Hootie cares, obviously, and so do Martha Burk and The New York Times. (Since The Times wants Tiger to boycott, will it refuse to send its reporters and photographers to Augusta?) It would be a wonderful, candy-and-ice cream world if everybody was included in everything. No barriers, no boundaries, no limits. Kind of like zero-percent financing, on a larger scale.
To be charitable, maybe the idea of taking on a goofy old codger like Hootie Johnson appeals to The Times as sort of a schoolyard-bully alternative to all the should-we or shouldn't-we regarding Iraq. It could be stress release, a break from all the heavy lifting.
But this story has far outlived its importance. This isn't Martin Luther King Jr. marching on Washington, and it never will be. This is a stodgy old club composed of the quietly mega-rich, doing their own thing on their own time in their own place.
As far as causes go, they're playing golf, for heaven's sake.
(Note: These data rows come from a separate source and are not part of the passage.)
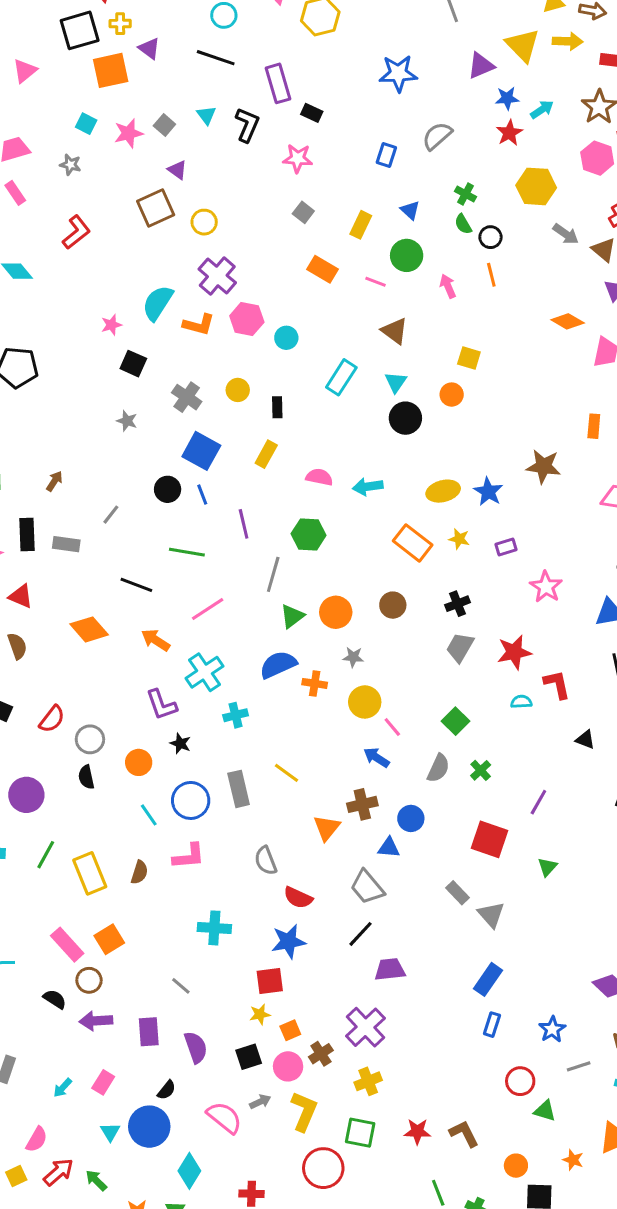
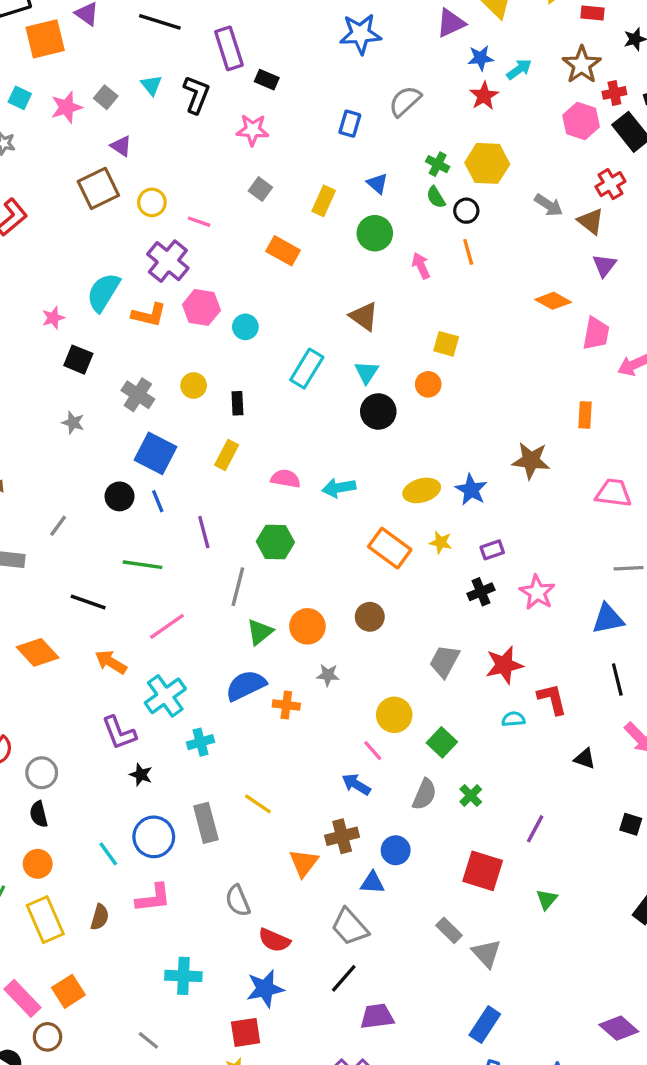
yellow hexagon: (536, 186) -> (487, 163), moved
pink line: (375, 282) -> (199, 222), moved
black cross: (458, 604) -> (481, 592), moved
yellow circle: (365, 702) -> (394, 715), moved
orange circle: (139, 762) -> (38, 864), moved

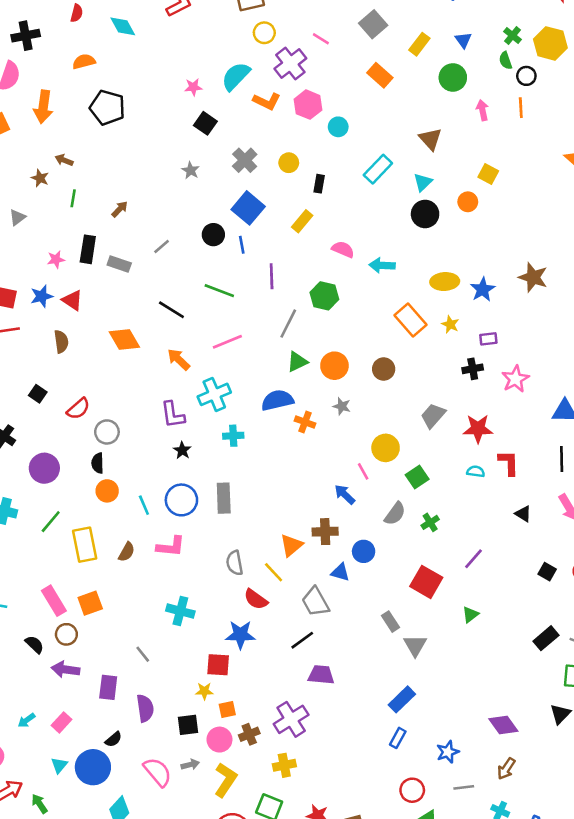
gray square: (260, 189) -> (373, 24), size x1.5
yellow circle: (152, 202) -> (264, 33), moved
yellow line: (258, 804) -> (274, 572), moved
orange circle: (38, 864) -> (107, 491), moved

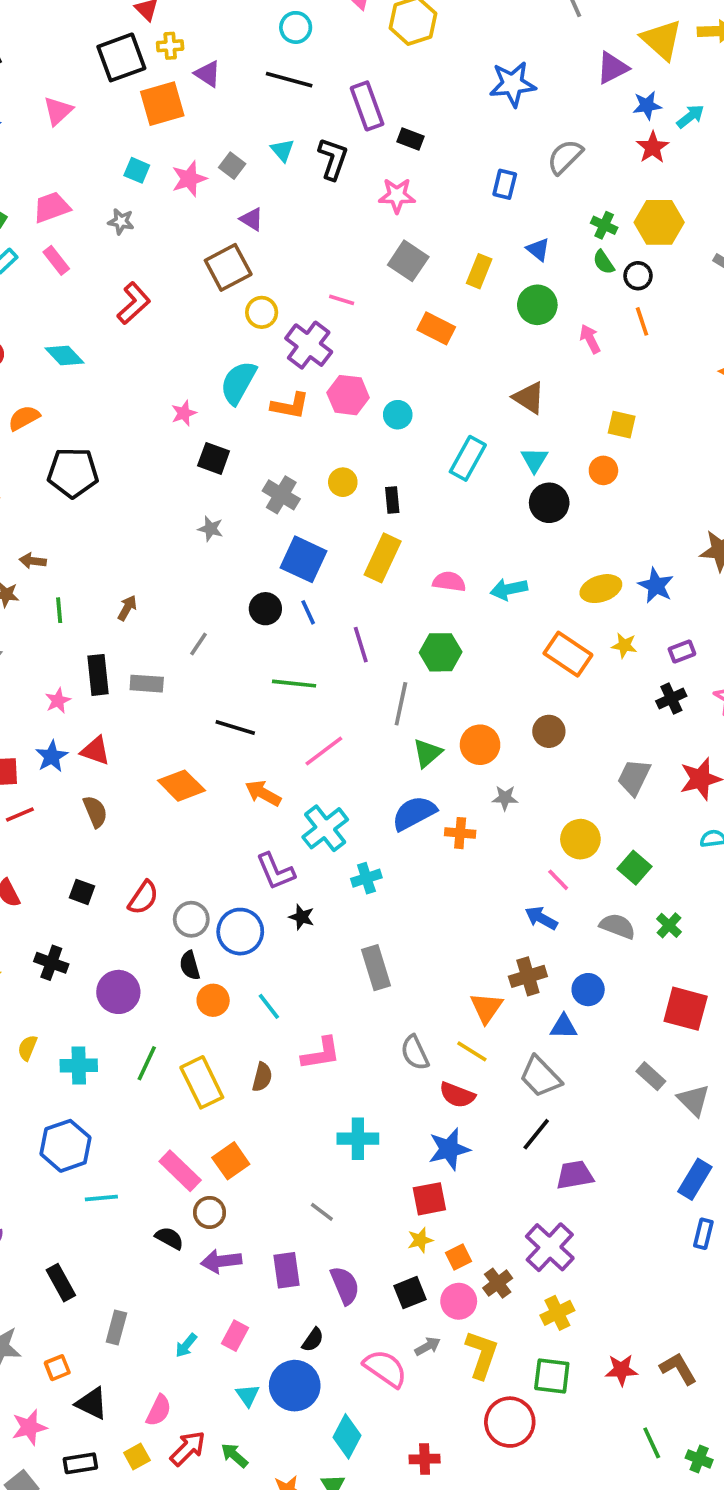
yellow rectangle: (302, 221) -> (383, 558), size x1.4
blue circle: (181, 500) -> (240, 932), moved
gray semicircle: (395, 514) -> (618, 926), turned -90

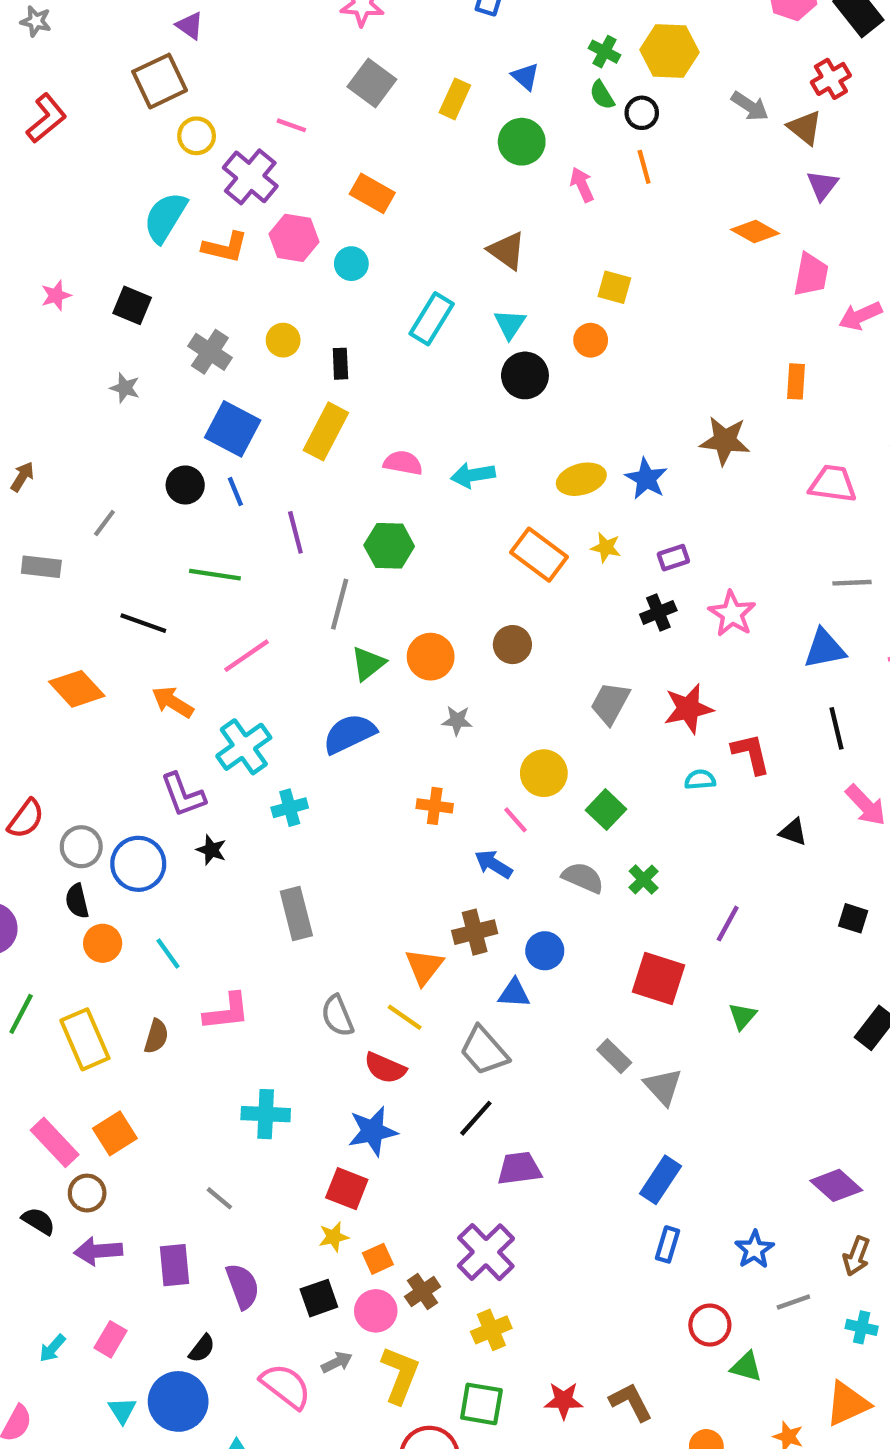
orange rectangle: (436, 328) -> (372, 193), moved
pink star: (184, 413) -> (56, 295), moved
orange cross: (460, 833) -> (435, 806), moved
red square: (429, 1199) -> (347, 1189), turned 30

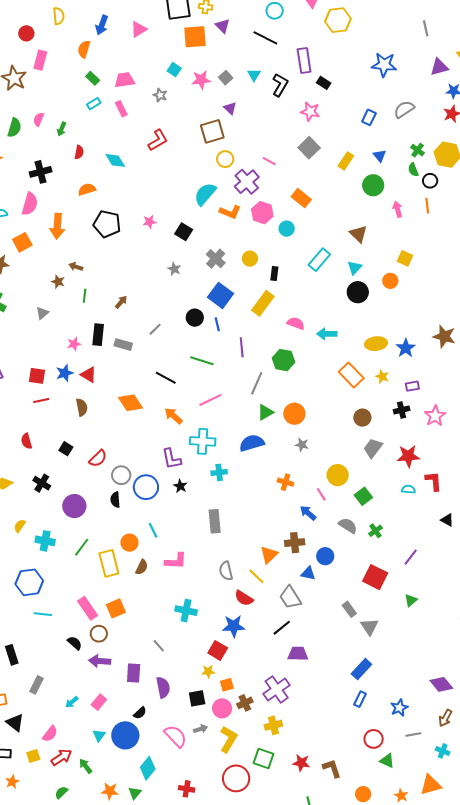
brown circle: (512, 645) -> (362, 418), moved
cyan cross: (244, 747) -> (203, 441), turned 30
orange circle: (103, 943) -> (129, 543), moved

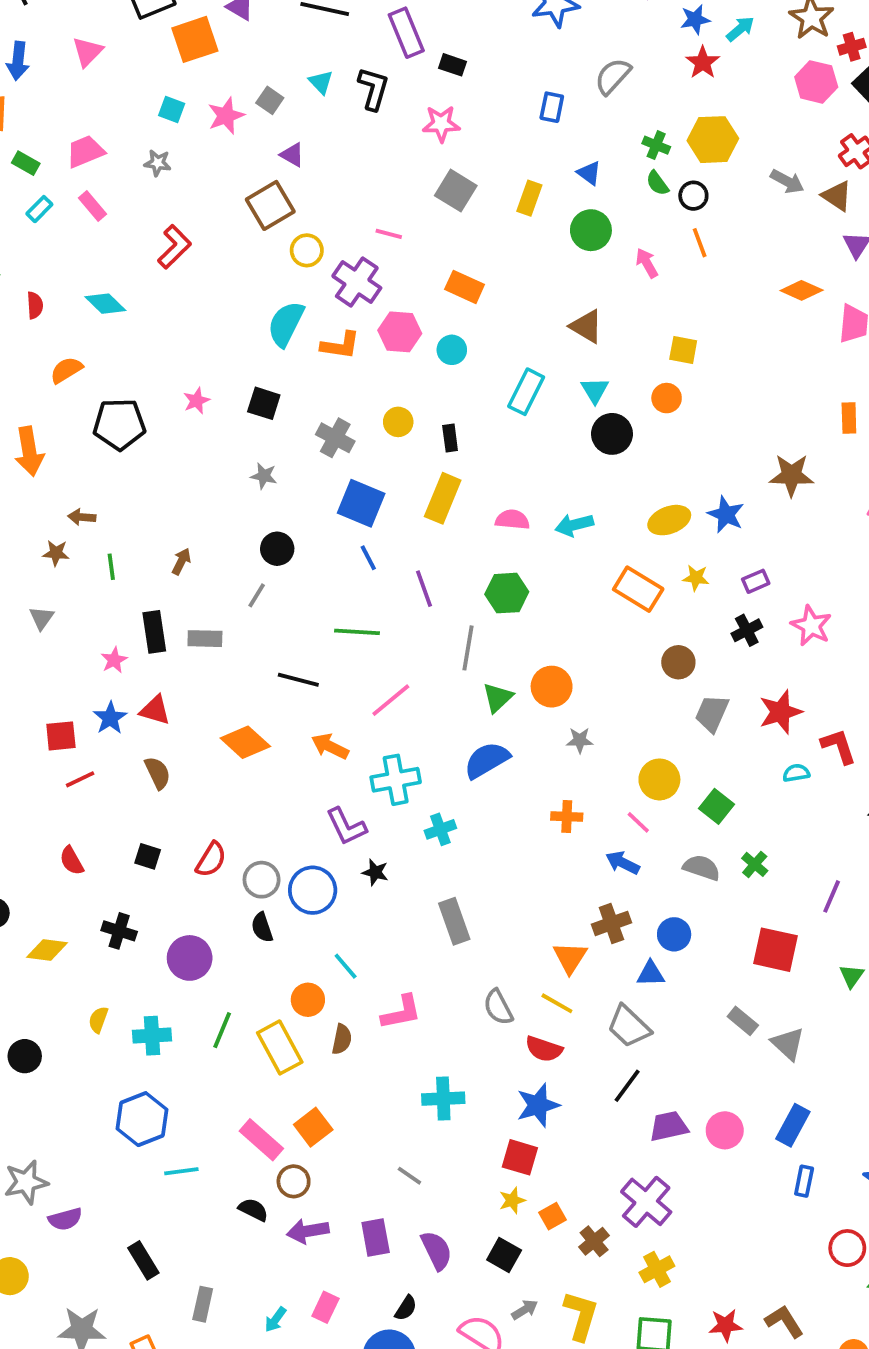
black circle: (195, 318) -> (277, 549), moved
black square: (197, 698) -> (504, 1255), turned -36
pink circle: (222, 708) -> (725, 1130), moved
Golf. If they don't let you in, start your own club and leave them out.
This Week's List
Just when you thought sports-talk radio couldn't get any stranger, or any worse: "Let's go to Line 3 -- Brenda from St. Louis, you're on the air."
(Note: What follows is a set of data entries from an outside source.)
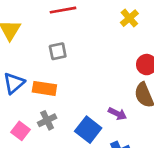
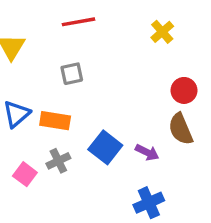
blue square: (88, 130) -> (105, 147), moved

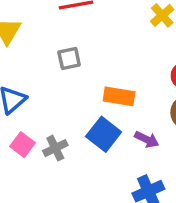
orange rectangle: (55, 121) -> (119, 96), moved
pink square: (25, 174) -> (23, 145), moved

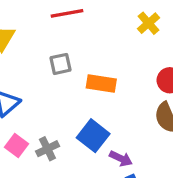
orange rectangle: (119, 96) -> (101, 84), moved
purple arrow: (147, 139) -> (121, 159), moved

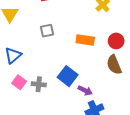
orange rectangle: (101, 84) -> (85, 40), moved
gray cross: (47, 149) -> (39, 84), turned 32

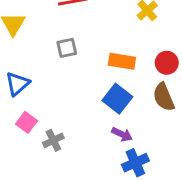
blue square: (68, 76) -> (117, 99), moved
gray cross: (39, 84) -> (53, 140), moved, turned -32

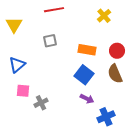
pink square: (26, 122) -> (23, 91), turned -32
blue cross: (135, 163) -> (106, 117), moved

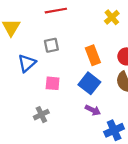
orange rectangle: (87, 50) -> (93, 55), turned 60
blue triangle: (17, 65) -> (27, 63), moved
pink square: (23, 91) -> (53, 83), moved

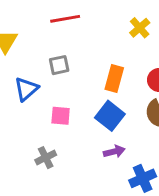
orange rectangle: (93, 55) -> (114, 78), turned 36
purple arrow: (93, 110) -> (114, 152), turned -40

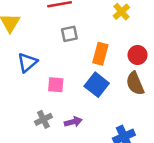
gray square: (59, 65) -> (69, 34), moved
purple arrow: (114, 152) -> (73, 122), moved

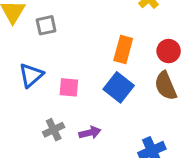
gray square: (69, 34) -> (46, 25), moved
blue triangle: (27, 62) -> (31, 75), moved

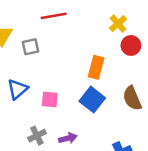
red circle: (169, 51) -> (131, 45), moved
Quick translation of Brenda Warner's message: "Don't be trying to divide Kurt from Mike Martz; instead, let me do it for you."
As far as explanations go, it lets Bengals management off the hook pretty easily: Jon Kitna says, "I know that God is in complete control. For whatever reason right now, this is what is best for us."
How about "GO AWAY!" -- isn't that catchy?: At NBA.com/espanol you can help Andres Cantor pick out a basketball-related scream that does justice to his soccer yelps.
Changing the game, one scramble at a time: Michael Vick.
Just for the heck of it: Ed Nealy.
The worst ticket in sports: A Portland Trail Blazers season ticket.
Just imagine: You shell out a few grand, submit yourself to the torture of watching them go through the motions, then you get the added pleasure of waking up the next morning to read about how they were yukking it up in the locker room after Wednesday's loss.
When you're passing out your mid-season NBA awards, reserve a special spot for this one: The Cavaliers allowed 125 points to the Knicks.
Next week, they'll blow the lid off the budding race-walking scandal: The cover story in USA Today's sports section on Wednesday examined the troubling ease with which American bowlers are racking up 300 games.
Somewhere, somehow, for some reason: Kevin Harlan is yelling.
The only person missing was the junior-high drama teacher: A great milestone, sure, but stopping the game for Tim Brown's 1,000th catch and inviting the extended family to the 50-yard line was a little overheated.
Logic tells you one thing, reality another: The Lakers aren't making it happen, and there's a chance they won't.
So, before you go and criticize Larry Walker, Matt Williams or Phil Nevin, answer this question: Why would a team reveal that a player with a no-trade clause -- a clause the team itself agreed upon -- refused a trade?
Even if you pride yourself on not giving a damn about public relations, sometimes you have to swallow hard and be a human being: The Packers' Chad Clifton is said to be three or four weeks away from walking, and Warren Sapp has still made no attempt to contact him.
And finally, pretty soon he'll be down to only Dennis Franz: Allen Iverson says he's concerned with "only a few" police officers.